> [THE PROBLEM]:
Leave no picture in, and give every entry again exactly.
BEGIN RECORDS SUPPLIED
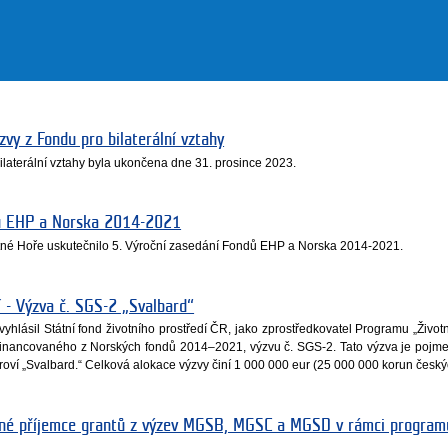
vy z Fondu pro bilaterální vztahy
ilaterální vztahy byla ukončena dne 31. prosince 2023.
dů EHP a Norska 2014-2021
utné Hoře uskutečnilo 5. Výroční zasedání Fondů EHP a Norska 2014-2021.
í - Výzva č. SGS-2 „Svalbard“
yhlásil Státní fond životního prostředí ČR, jako zprostředkovatel Programu „Životní
financovaného z Norských fondů 2014–2021, výzvu č. SGS-2. Tato výzva je poj
oví „Svalbard.“ Celková alokace výzvy činí 1 000 000 eur (25 000 000 korun český
čné příjemce grantů z výzev MGSB, MGSC a MGSD v rámci program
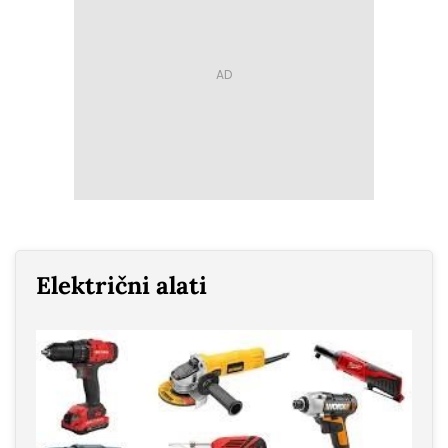
Električni alati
END RECORDS SUPPLIED
> [YOUR RESPONSE]:
vy z Fondu pro bilaterální vztahy
ilaterální vztahy byla ukončena dne 31. prosince 2023.
dů EHP a Norska 2014-2021
utné Hoře uskutečnilo 5. Výroční zasedání Fondů EHP a Norska 2014-2021.
í - Výzva č. SGS-2 „Svalbard“
yhlásil Státní fond životního prostředí ČR, jako zprostředkovatel Programu „Životní
financovaného z Norských fondů 2014–2021, výzvu č. SGS-2. Tato výzva je poj
oví „Svalbard.“ Celková alokace výzvy činí 1 000 000 eur (25 000 000 korun český
čné příjemce grantů z výzev MGSB, MGSC a MGSD v rámci program
Električni alati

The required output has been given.